(Bounding box prediction data)
——————————

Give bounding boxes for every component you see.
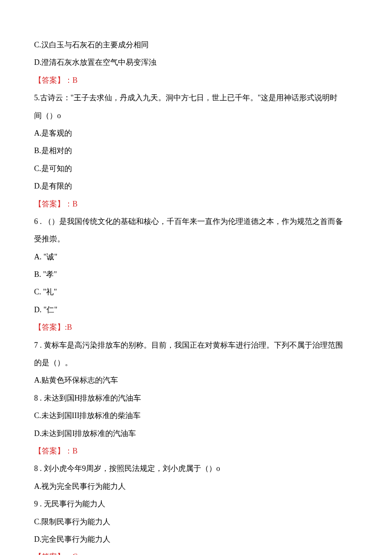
question-5-stem-line-1: 5.古诗云："王子去求仙，丹成入九天。洞中方七日，世上已千年。"这是用神话形式说…: [34, 89, 358, 107]
question-6-stem-line-1: 6 . （）是我国传统文化的基础和核心，千百年来一直作为伦理道德之本，作为规范之…: [34, 213, 358, 230]
question-7-stem-line-2: 的是（）。: [34, 354, 358, 372]
question-6-option-a: A. "诚": [34, 248, 358, 266]
question-8-option-b: 9 . 无民事行为能力人: [34, 495, 358, 513]
question-4-option-c: C.汉白玉与石灰石的主要成分相同: [34, 36, 358, 54]
question-5-option-a: A.是客观的: [34, 125, 358, 142]
question-8-stem: 8 . 刘小虎今年9周岁，按照民法规定，刘小虎属于（）o: [34, 460, 358, 477]
question-7-answer: 【答案】：B: [34, 442, 358, 460]
question-5-option-c: C.是可知的: [34, 160, 358, 177]
question-6-option-c: C. "礼": [34, 283, 358, 301]
question-8-answer: 【答案】：C: [34, 548, 358, 555]
question-7-option-a: A.贴黄色环保标志的汽车: [34, 372, 358, 389]
question-4-option-d: D.澄清石灰水放置在空气中易变浑浊: [34, 54, 358, 71]
question-6-stem-line-2: 受推崇。: [34, 230, 358, 248]
question-6-answer: 【答案】:B: [34, 319, 358, 336]
question-5-stem-line-2: 间（）o: [34, 107, 358, 125]
question-4-answer: 【答案】：B: [34, 72, 358, 89]
question-6-option-b: B. "孝": [34, 266, 358, 283]
question-8-option-d: D.完全民事行为能力人: [34, 531, 358, 548]
question-5-answer: 【答案】：B: [34, 195, 358, 213]
question-8-option-c: C.限制民事行为能力人: [34, 513, 358, 531]
question-6-option-d: D. "仁": [34, 301, 358, 319]
question-7-option-c: C.未达到国III排放标准的柴油车: [34, 407, 358, 424]
question-8-option-a: A.视为完全民事行为能力人: [34, 478, 358, 495]
question-7-option-b: 8 . 未达到国H排放标准的汽油车: [34, 389, 358, 407]
question-7-option-d: D.未达到国I排放标准的汽油车: [34, 425, 358, 442]
question-7-stem-line-1: 7 . 黄标车是高污染排放车的别称。目前，我国正在对黄标车进行治理。下列不属于治…: [34, 337, 358, 354]
question-5-option-d: D.是有限的: [34, 177, 358, 195]
question-5-option-b: B.是相对的: [34, 142, 358, 160]
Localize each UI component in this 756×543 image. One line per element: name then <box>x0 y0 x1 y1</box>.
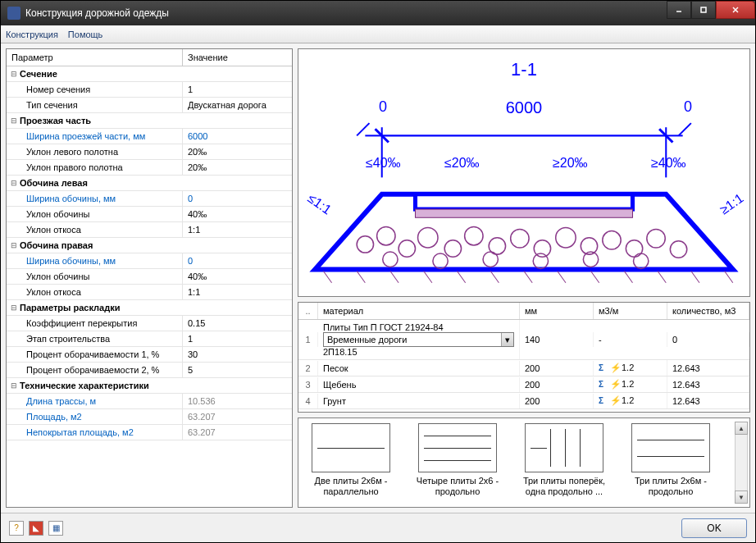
param-row[interactable]: Ширина обочины, мм0 <box>7 253 292 269</box>
ok-button[interactable]: OK <box>681 518 747 538</box>
param-row[interactable]: Площадь, м263.207 <box>7 409 292 425</box>
param-row[interactable]: Процент оборачиваемости 2, %5 <box>7 363 292 378</box>
mm-value[interactable]: 200 <box>520 377 594 392</box>
collapse-icon[interactable]: ⊟ <box>7 240 18 251</box>
param-row[interactable]: Уклон обочины40‰ <box>7 207 292 222</box>
param-group[interactable]: ⊟Параметры раскладки <box>7 300 292 316</box>
menu-help[interactable]: Помощь <box>68 30 103 39</box>
menu-construction[interactable]: Конструкция <box>6 30 58 39</box>
param-value[interactable]: 5 <box>183 363 292 377</box>
templates-scrollbar[interactable]: ▲ ▼ <box>735 422 748 504</box>
material-row-1[interactable]: 1 Плиты Тип П ГОСТ 21924-84 Временные до… <box>298 320 749 360</box>
collapse-icon[interactable]: ⊟ <box>7 302 18 313</box>
param-value[interactable]: 1:1 <box>183 222 292 237</box>
dropdown-value: Временные дороги <box>324 335 501 345</box>
param-group[interactable]: ⊟Обочина левая <box>7 176 292 191</box>
param-value[interactable]: 1 <box>183 82 292 97</box>
scroll-down-icon[interactable]: ▼ <box>735 491 748 504</box>
param-value[interactable]: 0.15 <box>183 316 292 331</box>
materials-header: .. материал мм м3/м количество, м3 <box>298 303 749 320</box>
material-name: Щебень <box>318 377 520 392</box>
param-row[interactable]: Тип сеченияДвускатная дорога <box>7 98 292 113</box>
param-name: Уклон правого полотна <box>7 160 183 175</box>
param-value[interactable]: 1:1 <box>183 285 292 299</box>
param-row[interactable]: Ширина обочины, мм0 <box>7 191 292 207</box>
template-item[interactable]: Три плиты 2х6м - продольно <box>622 423 720 496</box>
param-row[interactable]: Уклон откоса1:1 <box>7 285 292 300</box>
param-group[interactable]: ⊟Сечение <box>7 66 292 82</box>
tool-icon-2[interactable]: ▦ <box>48 521 63 536</box>
param-row[interactable]: Ширина проезжей части, мм6000 <box>7 129 292 144</box>
m3m-value[interactable]: Σ⚡1.2 <box>594 376 667 392</box>
param-value[interactable]: 40‰ <box>183 269 292 284</box>
param-row[interactable]: Коэффициент перекрытия0.15 <box>7 316 292 331</box>
template-item[interactable]: Четыре плиты 2х6 - продольно <box>408 423 507 496</box>
tool-icon-1[interactable]: ◣ <box>29 521 43 536</box>
material-line-bottom: 2П18.15 <box>323 347 514 357</box>
minimize-button[interactable] <box>667 1 691 19</box>
param-row[interactable]: Уклон обочины40‰ <box>7 269 292 285</box>
collapse-icon[interactable]: ⊟ <box>7 115 18 126</box>
param-value[interactable]: 1 <box>183 331 292 346</box>
param-value[interactable]: 20‰ <box>183 144 292 159</box>
mm-value[interactable]: 200 <box>520 394 594 408</box>
param-value[interactable]: 30 <box>183 347 292 362</box>
template-thumb <box>312 423 390 472</box>
param-row[interactable]: Этап строительства1 <box>7 331 292 347</box>
scroll-track[interactable] <box>735 435 748 491</box>
param-name: Процент оборачиваемости 1, % <box>7 347 183 362</box>
param-group[interactable]: ⊟Проезжая часть <box>7 113 292 129</box>
material-row[interactable]: 4Грунт200Σ⚡1.212.643 <box>298 393 749 409</box>
m3m-value[interactable]: Σ⚡1.2 <box>594 393 667 408</box>
param-row[interactable]: Уклон откоса1:1 <box>7 222 292 238</box>
param-row[interactable]: Непокрытая площадь, м263.207 <box>7 425 292 440</box>
mm-value[interactable]: 140 <box>520 332 594 347</box>
m3m-value[interactable]: Σ⚡1.2 <box>594 360 667 376</box>
section-width: 6000 <box>506 98 543 117</box>
material-row[interactable]: 3Щебень200Σ⚡1.212.643 <box>298 376 749 393</box>
template-label: Три плиты поперёк, одна продольно ... <box>515 476 613 496</box>
group-label: Сечение <box>18 66 59 81</box>
param-group[interactable]: ⊟Технические характеристики <box>7 378 292 394</box>
qty-value: 12.643 <box>667 361 749 376</box>
svg-line-38 <box>357 271 365 282</box>
svg-line-47 <box>658 271 666 282</box>
svg-point-20 <box>444 240 461 257</box>
template-item[interactable]: Три плиты поперёк, одна продольно ... <box>515 423 613 496</box>
chevron-down-icon[interactable]: ▾ <box>501 333 513 346</box>
svg-point-17 <box>377 226 395 244</box>
param-row[interactable]: Уклон правого полотна20‰ <box>7 160 292 176</box>
param-body[interactable]: ⊟СечениеНомер сечения1Тип сеченияДвускат… <box>7 66 292 507</box>
material-dropdown[interactable]: Временные дороги ▾ <box>323 332 514 347</box>
collapse-icon[interactable]: ⊟ <box>7 177 18 189</box>
help-icon[interactable]: ? <box>9 521 24 536</box>
param-value[interactable]: 40‰ <box>183 207 292 221</box>
param-value[interactable]: 0 <box>183 253 292 268</box>
mm-value[interactable]: 200 <box>520 361 594 376</box>
scroll-up-icon[interactable]: ▲ <box>735 422 748 435</box>
param-header: Параметр Значение <box>7 49 292 66</box>
param-value[interactable]: 6000 <box>183 129 292 144</box>
svg-point-34 <box>533 253 548 268</box>
material-row[interactable]: 2Песок200Σ⚡1.212.643 <box>298 360 749 376</box>
svg-line-49 <box>725 271 733 282</box>
dim-zero-left: 0 <box>379 98 387 116</box>
maximize-button[interactable] <box>691 1 716 19</box>
param-group[interactable]: ⊟Обочина правая <box>7 238 292 253</box>
param-row[interactable]: Процент оборачиваемости 1, %30 <box>7 347 292 363</box>
svg-point-25 <box>556 227 576 247</box>
param-value[interactable]: Двускатная дорога <box>183 98 292 112</box>
param-value[interactable]: 20‰ <box>183 160 292 175</box>
param-value[interactable]: 63.207 <box>183 425 292 440</box>
svg-point-16 <box>357 236 373 253</box>
close-button[interactable] <box>716 1 755 19</box>
collapse-icon[interactable]: ⊟ <box>7 380 18 391</box>
param-row[interactable]: Номер сечения1 <box>7 82 292 98</box>
template-item[interactable]: Две плиты 2х6м - параллельно <box>302 423 400 496</box>
param-row[interactable]: Длина трассы, м10.536 <box>7 394 292 409</box>
param-value[interactable]: 10.536 <box>183 394 292 408</box>
param-value[interactable]: 0 <box>183 191 292 206</box>
param-row[interactable]: Уклон левого полотна20‰ <box>7 144 292 160</box>
param-value[interactable]: 63.207 <box>183 409 292 424</box>
collapse-icon[interactable]: ⊟ <box>7 68 18 80</box>
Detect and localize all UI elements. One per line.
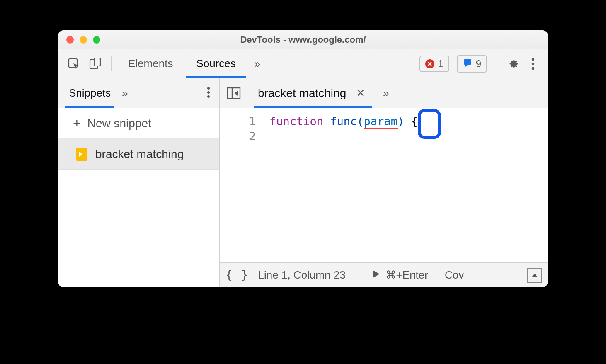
sidebar-tabs: Snippets » bbox=[58, 78, 219, 108]
svg-point-6 bbox=[532, 67, 534, 69]
close-tab-icon[interactable]: ✕ bbox=[354, 87, 368, 99]
svg-rect-10 bbox=[228, 88, 240, 99]
more-tabs-icon[interactable]: » bbox=[249, 57, 266, 70]
run-snippet-button[interactable]: ⌘+Enter bbox=[371, 269, 428, 281]
sidebar-more-options-icon[interactable] bbox=[207, 87, 219, 100]
sidebar-empty-area bbox=[58, 170, 219, 287]
editor-tab-active[interactable]: bracket matching ✕ bbox=[254, 79, 372, 108]
token-open-paren: ( bbox=[357, 115, 364, 128]
run-hint: ⌘+Enter bbox=[385, 269, 428, 281]
svg-rect-2 bbox=[95, 58, 100, 66]
line-gutter: 1 2 bbox=[220, 108, 261, 262]
pretty-print-icon[interactable]: { } bbox=[225, 268, 249, 282]
errors-badge[interactable]: 1 bbox=[419, 56, 449, 72]
code-editor[interactable]: 1 2 function func(param) { bbox=[220, 108, 548, 262]
callout-highlight bbox=[418, 109, 441, 139]
token-brace: { bbox=[411, 115, 417, 128]
expand-drawer-icon[interactable] bbox=[527, 268, 542, 283]
svg-point-7 bbox=[207, 87, 210, 90]
coverage-label[interactable]: Cov bbox=[445, 269, 464, 281]
token-close-paren: ) bbox=[398, 115, 404, 128]
plus-icon: + bbox=[73, 116, 81, 131]
toolbar-divider-2 bbox=[498, 56, 498, 71]
traffic-lights bbox=[58, 36, 100, 44]
devtools-window: DevTools - www.google.com/ Elements Sour… bbox=[58, 30, 548, 287]
snippet-item[interactable]: bracket matching bbox=[58, 139, 219, 170]
navigator-sidebar: Snippets » + New snippet bracket matchin… bbox=[58, 78, 220, 287]
svg-point-4 bbox=[532, 58, 534, 60]
token-keyword: function bbox=[269, 115, 323, 128]
inspect-element-icon[interactable] bbox=[65, 55, 83, 73]
more-options-icon[interactable] bbox=[525, 58, 541, 70]
svg-point-5 bbox=[532, 62, 534, 65]
svg-rect-3 bbox=[464, 59, 471, 65]
issues-icon bbox=[463, 58, 473, 70]
minimize-window-button[interactable] bbox=[80, 36, 87, 44]
svg-point-9 bbox=[207, 95, 210, 98]
cursor-position: Line 1, Column 23 bbox=[258, 269, 346, 281]
close-window-button[interactable] bbox=[66, 36, 74, 44]
errors-count: 1 bbox=[438, 58, 443, 70]
code-line-1: function func(param) { bbox=[269, 114, 418, 129]
tab-elements[interactable]: Elements bbox=[118, 50, 183, 78]
new-snippet-label: New snippet bbox=[87, 117, 151, 130]
toolbar-divider bbox=[111, 56, 112, 71]
device-toolbar-icon[interactable] bbox=[86, 55, 104, 73]
new-snippet-button[interactable]: + New snippet bbox=[58, 108, 219, 139]
error-icon bbox=[425, 59, 434, 68]
editor-status-bar: { } Line 1, Column 23 ⌘+Enter Cov bbox=[220, 262, 548, 287]
snippet-name: bracket matching bbox=[95, 148, 184, 161]
token-fn-name: func bbox=[330, 115, 357, 128]
maximize-window-button[interactable] bbox=[93, 36, 100, 44]
editor-area: bracket matching ✕ » 1 2 function func(p… bbox=[220, 78, 548, 287]
editor-more-tabs-icon[interactable]: » bbox=[372, 87, 400, 100]
token-param: param bbox=[364, 115, 398, 129]
tab-snippets[interactable]: Snippets bbox=[65, 79, 114, 108]
editor-tab-label: bracket matching bbox=[258, 87, 346, 100]
svg-point-8 bbox=[207, 91, 210, 94]
issues-badge[interactable]: 9 bbox=[457, 55, 487, 73]
line-number: 2 bbox=[220, 129, 256, 144]
settings-icon[interactable] bbox=[505, 57, 521, 70]
main-toolbar: Elements Sources » 1 9 bbox=[58, 49, 548, 78]
play-icon bbox=[371, 269, 381, 281]
line-number: 1 bbox=[220, 114, 256, 129]
tab-sources[interactable]: Sources bbox=[186, 50, 245, 78]
snippet-file-icon bbox=[76, 148, 87, 161]
title-bar: DevTools - www.google.com/ bbox=[58, 30, 548, 49]
window-title: DevTools - www.google.com/ bbox=[58, 34, 548, 45]
main-split: Snippets » + New snippet bracket matchin… bbox=[58, 78, 548, 287]
code-content[interactable]: function func(param) { bbox=[261, 108, 418, 262]
issues-count: 9 bbox=[476, 58, 481, 70]
editor-tabs: bracket matching ✕ » bbox=[220, 78, 548, 108]
sidebar-more-tabs-icon[interactable]: » bbox=[114, 87, 136, 100]
toggle-navigator-icon[interactable] bbox=[225, 85, 242, 102]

——————————

Task item - Where a line above holds the string "title", show that line.

Answer box -
title-bar: DevTools - www.google.com/ bbox=[58, 30, 548, 49]
window-title: DevTools - www.google.com/ bbox=[58, 34, 548, 45]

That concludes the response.